La seconde problématique est commune à tous les transporteurs : elle concerne le coût de revient au kilomètre. Les professionnels sont pris entre deux feux. Le premier, des coûts d’exploitation qui restent élevés malgré la baisse du prix du gazole. Certes, dans le sillage de la chute du prix du pétrole les prix des carburants ont fortement baissé. Mais cela n’est qu’une des composantes du coût global. Le gazole professionnel c’est-à-dire le coût du carburant hors TVA, en tenant compte des différents modes d’approvisionnement (pompe et cuve) et du remboursement d’une partie de la TICPE (l’ex-TIPP), représente un peu moins du quart du prix de revient au kilomètre. Le coût des conducteurs 28% environ est le premier poste de charges. Or, pour les transporteurs en tension, la facture a fortement augmenté avec l’extension du temps de conduite. Le coût unitaire de service d’un conducteur n’est en effet pas linéaire et augmente avec le temps : les heures supplémentaires, le travail le dimanche ont entraîné un premier surcoût. Il faut également ajouter ceux nécessaires à la protection des salariés (gel, produits désinfectants, masques, aménagement des lieux de travail, etc.).

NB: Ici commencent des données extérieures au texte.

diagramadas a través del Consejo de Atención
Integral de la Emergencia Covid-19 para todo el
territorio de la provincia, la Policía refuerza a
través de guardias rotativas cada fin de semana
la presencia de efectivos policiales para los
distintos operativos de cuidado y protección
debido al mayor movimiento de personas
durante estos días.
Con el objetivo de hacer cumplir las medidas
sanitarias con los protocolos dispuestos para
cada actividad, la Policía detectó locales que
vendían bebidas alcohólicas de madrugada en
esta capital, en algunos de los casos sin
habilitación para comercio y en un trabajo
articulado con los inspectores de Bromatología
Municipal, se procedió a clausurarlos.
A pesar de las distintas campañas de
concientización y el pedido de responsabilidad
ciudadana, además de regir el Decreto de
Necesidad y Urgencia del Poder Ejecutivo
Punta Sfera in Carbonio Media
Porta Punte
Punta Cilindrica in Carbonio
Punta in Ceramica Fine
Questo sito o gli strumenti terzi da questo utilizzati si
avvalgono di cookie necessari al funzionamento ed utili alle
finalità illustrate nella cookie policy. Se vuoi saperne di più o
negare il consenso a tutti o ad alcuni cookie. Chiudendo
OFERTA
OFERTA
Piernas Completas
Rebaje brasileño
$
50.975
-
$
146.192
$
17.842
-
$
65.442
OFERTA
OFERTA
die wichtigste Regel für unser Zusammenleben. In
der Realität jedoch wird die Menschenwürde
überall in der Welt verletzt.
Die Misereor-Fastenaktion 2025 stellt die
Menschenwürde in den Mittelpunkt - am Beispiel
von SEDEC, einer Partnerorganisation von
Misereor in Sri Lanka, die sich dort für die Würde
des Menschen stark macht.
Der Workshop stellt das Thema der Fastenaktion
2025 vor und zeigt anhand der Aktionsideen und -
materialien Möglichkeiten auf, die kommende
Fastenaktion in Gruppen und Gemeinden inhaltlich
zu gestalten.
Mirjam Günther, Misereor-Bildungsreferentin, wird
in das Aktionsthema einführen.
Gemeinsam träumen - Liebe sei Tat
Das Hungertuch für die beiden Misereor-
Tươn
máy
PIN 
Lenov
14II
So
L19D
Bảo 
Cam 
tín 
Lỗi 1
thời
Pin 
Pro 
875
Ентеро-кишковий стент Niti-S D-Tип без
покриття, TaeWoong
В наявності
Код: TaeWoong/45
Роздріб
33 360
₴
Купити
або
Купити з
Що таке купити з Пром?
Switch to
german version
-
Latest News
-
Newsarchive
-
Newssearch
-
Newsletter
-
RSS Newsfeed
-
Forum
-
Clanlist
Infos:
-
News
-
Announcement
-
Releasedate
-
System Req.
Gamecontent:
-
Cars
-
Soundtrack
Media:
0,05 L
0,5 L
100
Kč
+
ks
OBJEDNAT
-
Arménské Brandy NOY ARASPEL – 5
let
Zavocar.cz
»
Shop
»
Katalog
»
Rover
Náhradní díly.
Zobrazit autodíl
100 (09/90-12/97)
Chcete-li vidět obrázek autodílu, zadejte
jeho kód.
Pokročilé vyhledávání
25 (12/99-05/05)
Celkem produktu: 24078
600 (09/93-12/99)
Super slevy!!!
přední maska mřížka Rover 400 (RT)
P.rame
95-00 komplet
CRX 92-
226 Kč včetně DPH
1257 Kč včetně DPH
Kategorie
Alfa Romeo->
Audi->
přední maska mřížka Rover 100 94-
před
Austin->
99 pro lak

Et, face à ces coûts, il y a un taux de parcours en charge qui diminue avec un nombre de retour ou de départ à vide en forte croissance faute de demande, ce qui impacte considérablement le coût à la tonne-kilomètre et étrangle les professionnels.
Or, il s’agit pour beaucoup de TPE-PME sous capitalisées et très fragiles. Selon notre indicateur Xerfi-Risk, qui est une mesure du risque de défaillance, le transport routier et de fret interurbain se situait déjà avant la crise à la limite de la zone des secteurs à probabilité de défaut très élevée, loin devant l’industrie manufacturière et l’essentiel des autres grandes branches des services. Seule la construction se situait au-dessus.


Le risque d’une avalanche de défaillances est donc réel. Le gouvernement a pris des mesures spécifiques notamment de trésorerie, mais pas sûr que ces digues soient suffisamment solides. Le risque n’est pas seulement pour les entreprises de transport, il est pour l’ensemble de l’économie. Les transporteurs ont joué sans défaillir un véritable rôle de service collectif pendant le confinement. Mais attention, il y a là désormais une véritable poudrière économique et sociale. De la grogne à la colère, il y a qu’un pas pour ce secteur stratégique mis dos au mur. C’est une menace de plus pour le redémarrage de l’économie avec une profession qui a les moyens de bloquer tout le pays.

Alexandre Mirlicourtois est économiste. Il est directeur de la conjoncture et de la prévision de Xerfi.